The consumer groups’ letter to the Advisory Board notes that the statute creating the Advisory Board does not require it to approve such protocols. Further, the groups maintain that the statute gives the Advisory Board the authority to consider all relevant factors when evaluating proposed new varieties of genetically engineered rice crops, including potential environmental, human and animal health, and economic impacts.
“This pharmaceutical rice proposal raises a whole range of very serious public health, environmental, and economic concerns,” said Dan Jacobsen, Legislative Director of Environment California. “It is outrageous that the Advisory Board was advised that it did not have the authority to consider these issues.”
Finally, the letter notes that a third party that could be retained by the California Rice Commission to verify Ventria’s compliance with the federal permit requirements also may have a potential conflict of interest. In the past, the Commission has relied on the California Crop Improvement Association (CCIA) to conduct such third party verifications. A representative of the CCIA serves as a member of the Advisory Board and voted in favor of the Ventria application when it was approved by a slim 6 to 5 majority.

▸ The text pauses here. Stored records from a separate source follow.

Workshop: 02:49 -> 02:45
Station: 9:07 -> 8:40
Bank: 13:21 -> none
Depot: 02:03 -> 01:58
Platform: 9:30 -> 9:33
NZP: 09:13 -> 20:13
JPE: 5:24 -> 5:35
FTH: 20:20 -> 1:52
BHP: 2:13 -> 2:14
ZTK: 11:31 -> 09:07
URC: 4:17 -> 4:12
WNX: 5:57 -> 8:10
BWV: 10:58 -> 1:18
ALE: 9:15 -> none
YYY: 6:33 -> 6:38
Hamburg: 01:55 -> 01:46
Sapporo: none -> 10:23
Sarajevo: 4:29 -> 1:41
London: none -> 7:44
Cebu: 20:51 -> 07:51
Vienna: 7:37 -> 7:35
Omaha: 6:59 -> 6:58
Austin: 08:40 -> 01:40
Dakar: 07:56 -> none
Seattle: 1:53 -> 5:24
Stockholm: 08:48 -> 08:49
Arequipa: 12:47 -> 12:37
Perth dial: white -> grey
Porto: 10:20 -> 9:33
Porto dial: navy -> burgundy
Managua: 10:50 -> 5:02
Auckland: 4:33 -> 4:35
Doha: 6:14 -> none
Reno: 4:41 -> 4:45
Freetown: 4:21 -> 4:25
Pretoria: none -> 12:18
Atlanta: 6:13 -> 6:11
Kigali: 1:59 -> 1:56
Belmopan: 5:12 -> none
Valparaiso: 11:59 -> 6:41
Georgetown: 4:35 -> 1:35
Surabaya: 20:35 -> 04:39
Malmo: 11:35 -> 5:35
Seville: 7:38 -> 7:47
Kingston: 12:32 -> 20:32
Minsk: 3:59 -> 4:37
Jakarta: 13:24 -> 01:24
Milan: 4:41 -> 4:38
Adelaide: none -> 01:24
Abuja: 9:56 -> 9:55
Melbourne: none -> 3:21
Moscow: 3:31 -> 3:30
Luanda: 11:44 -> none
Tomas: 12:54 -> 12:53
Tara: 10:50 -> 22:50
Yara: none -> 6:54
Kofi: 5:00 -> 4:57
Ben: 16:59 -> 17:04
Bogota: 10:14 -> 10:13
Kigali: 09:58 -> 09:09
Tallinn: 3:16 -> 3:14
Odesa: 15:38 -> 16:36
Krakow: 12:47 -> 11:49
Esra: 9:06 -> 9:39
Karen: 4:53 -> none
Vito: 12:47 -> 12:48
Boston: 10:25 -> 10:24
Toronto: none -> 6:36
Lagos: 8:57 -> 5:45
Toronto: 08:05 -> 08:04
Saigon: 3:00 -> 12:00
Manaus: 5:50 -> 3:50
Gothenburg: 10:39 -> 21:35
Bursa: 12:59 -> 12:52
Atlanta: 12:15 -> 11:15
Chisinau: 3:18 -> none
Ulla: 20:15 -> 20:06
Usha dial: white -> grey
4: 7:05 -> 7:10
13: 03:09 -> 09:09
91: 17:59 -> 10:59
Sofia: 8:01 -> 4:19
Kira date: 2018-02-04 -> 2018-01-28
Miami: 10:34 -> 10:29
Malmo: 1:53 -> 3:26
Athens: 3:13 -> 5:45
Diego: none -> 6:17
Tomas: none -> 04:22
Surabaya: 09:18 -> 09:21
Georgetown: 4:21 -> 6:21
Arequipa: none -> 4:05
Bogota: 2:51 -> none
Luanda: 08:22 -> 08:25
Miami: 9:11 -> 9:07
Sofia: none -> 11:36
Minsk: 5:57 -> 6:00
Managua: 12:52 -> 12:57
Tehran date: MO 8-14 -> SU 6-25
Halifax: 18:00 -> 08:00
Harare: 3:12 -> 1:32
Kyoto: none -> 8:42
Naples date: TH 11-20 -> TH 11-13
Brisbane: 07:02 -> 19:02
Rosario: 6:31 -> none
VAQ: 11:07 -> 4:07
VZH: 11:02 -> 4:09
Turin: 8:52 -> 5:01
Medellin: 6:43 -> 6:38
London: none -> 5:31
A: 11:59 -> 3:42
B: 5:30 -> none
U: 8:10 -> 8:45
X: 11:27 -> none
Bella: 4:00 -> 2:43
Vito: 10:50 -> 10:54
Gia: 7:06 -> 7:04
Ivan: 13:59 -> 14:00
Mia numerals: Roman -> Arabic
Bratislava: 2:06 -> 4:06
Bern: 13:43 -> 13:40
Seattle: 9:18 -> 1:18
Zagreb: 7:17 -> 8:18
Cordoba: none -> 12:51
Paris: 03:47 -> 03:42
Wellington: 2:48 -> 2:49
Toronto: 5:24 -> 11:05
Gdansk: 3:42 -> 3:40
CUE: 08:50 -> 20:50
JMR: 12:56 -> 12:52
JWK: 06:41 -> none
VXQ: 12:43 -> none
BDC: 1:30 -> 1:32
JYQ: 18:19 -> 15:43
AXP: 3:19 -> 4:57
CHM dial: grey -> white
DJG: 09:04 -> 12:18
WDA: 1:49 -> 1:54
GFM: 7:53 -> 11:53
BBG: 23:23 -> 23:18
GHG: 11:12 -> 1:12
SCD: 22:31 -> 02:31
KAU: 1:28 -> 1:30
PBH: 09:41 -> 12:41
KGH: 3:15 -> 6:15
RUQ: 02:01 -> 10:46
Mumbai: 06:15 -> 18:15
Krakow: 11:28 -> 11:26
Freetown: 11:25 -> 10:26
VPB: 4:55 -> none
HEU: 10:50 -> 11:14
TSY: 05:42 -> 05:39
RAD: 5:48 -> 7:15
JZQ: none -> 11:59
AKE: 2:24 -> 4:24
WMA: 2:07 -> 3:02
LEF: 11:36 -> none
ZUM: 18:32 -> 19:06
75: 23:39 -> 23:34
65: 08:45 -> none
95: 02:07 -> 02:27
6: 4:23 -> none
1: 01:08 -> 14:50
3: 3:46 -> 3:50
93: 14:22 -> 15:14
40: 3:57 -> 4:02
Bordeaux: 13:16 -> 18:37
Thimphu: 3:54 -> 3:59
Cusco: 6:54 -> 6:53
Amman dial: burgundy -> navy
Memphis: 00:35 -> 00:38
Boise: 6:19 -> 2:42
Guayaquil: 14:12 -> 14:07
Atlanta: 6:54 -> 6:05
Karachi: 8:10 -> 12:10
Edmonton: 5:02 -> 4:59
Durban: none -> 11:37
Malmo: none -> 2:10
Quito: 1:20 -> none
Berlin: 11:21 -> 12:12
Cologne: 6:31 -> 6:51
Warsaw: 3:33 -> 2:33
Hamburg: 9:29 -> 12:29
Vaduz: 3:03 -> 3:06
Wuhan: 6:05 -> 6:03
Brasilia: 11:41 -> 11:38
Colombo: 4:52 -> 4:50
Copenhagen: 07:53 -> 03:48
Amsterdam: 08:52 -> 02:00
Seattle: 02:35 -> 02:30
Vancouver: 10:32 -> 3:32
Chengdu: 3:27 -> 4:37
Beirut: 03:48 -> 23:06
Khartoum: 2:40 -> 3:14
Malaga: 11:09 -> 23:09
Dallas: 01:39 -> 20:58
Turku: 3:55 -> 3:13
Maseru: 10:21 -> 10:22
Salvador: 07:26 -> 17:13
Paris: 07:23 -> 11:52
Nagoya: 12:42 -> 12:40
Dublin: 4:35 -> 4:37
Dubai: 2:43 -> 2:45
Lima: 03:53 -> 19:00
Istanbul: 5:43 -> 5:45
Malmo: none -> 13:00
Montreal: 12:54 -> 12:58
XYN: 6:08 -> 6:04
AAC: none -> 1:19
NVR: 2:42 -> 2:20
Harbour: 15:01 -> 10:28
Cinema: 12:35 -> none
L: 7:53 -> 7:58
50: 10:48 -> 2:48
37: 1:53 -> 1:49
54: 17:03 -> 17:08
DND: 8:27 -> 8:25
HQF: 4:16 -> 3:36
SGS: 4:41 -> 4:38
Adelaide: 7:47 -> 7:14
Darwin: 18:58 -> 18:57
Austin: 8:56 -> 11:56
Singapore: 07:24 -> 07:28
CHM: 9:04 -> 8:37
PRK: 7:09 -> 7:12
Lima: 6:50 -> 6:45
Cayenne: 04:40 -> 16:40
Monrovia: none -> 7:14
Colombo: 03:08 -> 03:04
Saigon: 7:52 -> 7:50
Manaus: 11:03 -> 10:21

CCIA stands to receive monetary payments from the approval if it is retained to verify Ventria’s compliance.
After the Advisory Board approved a protocol for Ventria’s rice crop last March, the company sought fast track approval for its planting from the California Department of Food and Agriculture (CDFA). The CDFA rejected Ventria’s request for emergency approval and sent the proposal back to the Board for further review. The CDFA instructed the Advisory Board to reconsider its decision and to make sure that it did not approve the application unless Ventria had secured all of the necessary federal approvals, verified by a third party. If the Ventria crop is approved and grown, it will be the first time that a genetically engineered food crop is planted for commercial pharmaceutical production.
“As the Advisory Board reconsiders its decision, we hope that it will evaluate the full environmental, public health, and economic consequences of this misguided proposal,” added Elisa Odabashian, Senior Policy Analyst for Consumers Union’s West Coast Office. “We urge the Advisory Board to use its full statutory authority to deny this controversial pharmaceutical rice crop.”